Iterating between the two steps gives a stochastic version of the EM algorithm. Each simulation step provides an estimate, and following the classical EM algorithm, we can easily see that on average, we increase the (marginal) likelihood in each step. The outline of which is sketched in Figure A4, in the Appendix.

The results of the model which simulates from the joint probability distribution with K = 2.000, instead of K = 1.000, are shown in the supplementary material.
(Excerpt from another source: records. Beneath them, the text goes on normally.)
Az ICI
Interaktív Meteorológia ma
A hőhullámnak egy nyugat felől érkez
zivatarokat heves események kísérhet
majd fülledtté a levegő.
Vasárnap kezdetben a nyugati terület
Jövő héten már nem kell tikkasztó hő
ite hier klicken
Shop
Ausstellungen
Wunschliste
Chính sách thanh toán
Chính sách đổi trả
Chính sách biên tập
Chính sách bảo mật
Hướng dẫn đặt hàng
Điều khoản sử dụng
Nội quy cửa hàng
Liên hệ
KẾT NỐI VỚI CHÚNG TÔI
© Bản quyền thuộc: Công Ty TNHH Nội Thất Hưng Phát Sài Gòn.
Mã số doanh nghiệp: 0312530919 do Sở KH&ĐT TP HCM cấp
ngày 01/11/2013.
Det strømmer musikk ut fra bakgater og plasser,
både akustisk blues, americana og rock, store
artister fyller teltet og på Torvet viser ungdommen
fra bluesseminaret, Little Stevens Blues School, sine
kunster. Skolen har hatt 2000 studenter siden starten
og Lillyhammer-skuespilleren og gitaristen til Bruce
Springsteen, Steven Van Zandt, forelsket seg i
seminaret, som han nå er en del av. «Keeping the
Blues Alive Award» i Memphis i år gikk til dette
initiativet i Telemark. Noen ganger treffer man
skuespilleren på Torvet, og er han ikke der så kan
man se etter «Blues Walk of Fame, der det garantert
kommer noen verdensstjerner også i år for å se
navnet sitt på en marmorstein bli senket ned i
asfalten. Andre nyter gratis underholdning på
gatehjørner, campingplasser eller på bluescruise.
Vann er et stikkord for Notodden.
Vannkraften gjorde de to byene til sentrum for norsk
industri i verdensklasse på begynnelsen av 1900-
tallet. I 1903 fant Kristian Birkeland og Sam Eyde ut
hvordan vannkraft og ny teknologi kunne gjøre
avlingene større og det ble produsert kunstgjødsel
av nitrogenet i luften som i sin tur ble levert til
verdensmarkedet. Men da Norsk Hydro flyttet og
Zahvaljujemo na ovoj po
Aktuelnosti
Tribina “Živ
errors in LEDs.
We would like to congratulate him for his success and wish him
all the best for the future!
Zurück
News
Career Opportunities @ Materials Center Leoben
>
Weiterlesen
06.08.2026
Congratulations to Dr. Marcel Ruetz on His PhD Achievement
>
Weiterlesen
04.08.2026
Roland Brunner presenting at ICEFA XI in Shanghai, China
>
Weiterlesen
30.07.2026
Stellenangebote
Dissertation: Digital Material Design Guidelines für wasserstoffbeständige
3.3 Inference based on SEM

Unlike the EM algorithm, where calculating the variance of the estimates is not straightforward, and one typically relies on Louis’ formula Louis (1982), the stochastic version allows to take the uncertainty due to the missing data into account. The derivation shows similarities to Rubin’s formula for imputation, see Rubin (1976). Let the parameter vector of linear and smooth functions, ${\hat{β}}^{(k)} = {({\hat{β}}^{I {(k)}^{T}}, {\hat{β}}^{R {(k)}^{T}})}^{T}$ , be the resulting estimate in the k^th step of the SEM algorithm. We assume $k > k_{0}$ , where $k_{0}$ refers to the step when convergence seems to be achieved. The final estimate results through

\begin{matrix} \hat{β} = \frac{1}{K - k_{0}} \sum_{k = k_{0} + 1}^{K} {\hat{β}}^{(k)} . \end{matrix}

(3.11)

The variance is estimated via

\begin{matrix} \hat{Var} (\hat{β}) = \frac{1}{K - k_{0}} \sum_{k = k_{0} + 1}^{K} \hat{Var} ({\hat{β}}^{(k)}) + \frac{1 + {(K - k_{0})}^{- 1}}{(K - k_{0}) - 1} \sum_{j = k_{0} + 1}^{K} ({\hat{β}}^{(k)} - \hat{β}) {({\hat{β}}^{(k)} - \hat{β})}^{T} \end{matrix}

(3.12)

where $\hat{Var} ({\hat{β}}^{(k)})$ is the variance estimate in the k iteration step, based on the imputed data set. The latter directly results through the applied fitting algorithm.

4 Results

A great advantage of our approach is that we can directly interpret the estimated association between the included covariates and the incoming patients and outgoing patients separately. To do so, we look at covariates containing information on the infection rates for each of the three age groups and the weekday effects. The estimated coefficients and their standard deviation, calculated based on Rubin’s formula, see Equation (3.12), are provided in Table 1. We use the last 300 runs to determine the coefficient estimates through their median, as well as their variance through the Equation (3.12). The estimates over the last 300 runs are shown through line plots in Figures A2 and A3 in the Appendix for the incoming and outgoing patients, respectively. We include extensions to the runs included in the analysis in the supplementary material. We find, however, that the inclusion of more runs will not result in a change in the estimated coefficients.

Table 1

Estimated coefficients and standard deviations presented on the level of incoming and outgoing patients. The estimates are the exponential of the median of the coefficient estimates from the 200^th run to the 500^th run of the EM algorithm.

	Incoming		Outgoing
	Estimates	Std. Err.	Estimates	Std. Err.
Intercept	-2.28	0.10	-6.41	0.12
Monday effect	0.12	0.05	-0.21	0.06
Tuesday effect	0.14	0.05	0.03	0.06
Wednesday effect	0.13	0.05	0.02	0.06
Thursday effect	0.14	0.05	-0.10	0.06
Saturday effect	-0.02	0.05	-0.09	0.06
Sunday effect	-0.14	0.05	-0.39	0.06
Infection 35-59 yo	0.24	0.05	0.28	0.06
Infection 60-79 yo	0.07	0.05	0.07	0.05
Infection 80+ yo	0.11	0.02	0.10	0.02

First, we look at the association between our covariates and the number of incoming and outgoing patients, as seen in the middle and right column of the output table, Table 1. Recall that the weekday effect is included in the model through a categorical variable, with Friday as its reference category. For the model estimating the number of incoming patients, keeping respectively all other variables constant, we can observe that there is an increased number of incoming patients on other weekdays, compared to Friday, whereas on the weekend, there is a decreased number of patients, compared to Friday. For outgoing patients, the behaviour is slightly different. On Monday, Thursday, Saturday, and especially Sunday, fewer patients are released compared to Friday. Conversely, Tuesday and Wednesday seem slightly increased.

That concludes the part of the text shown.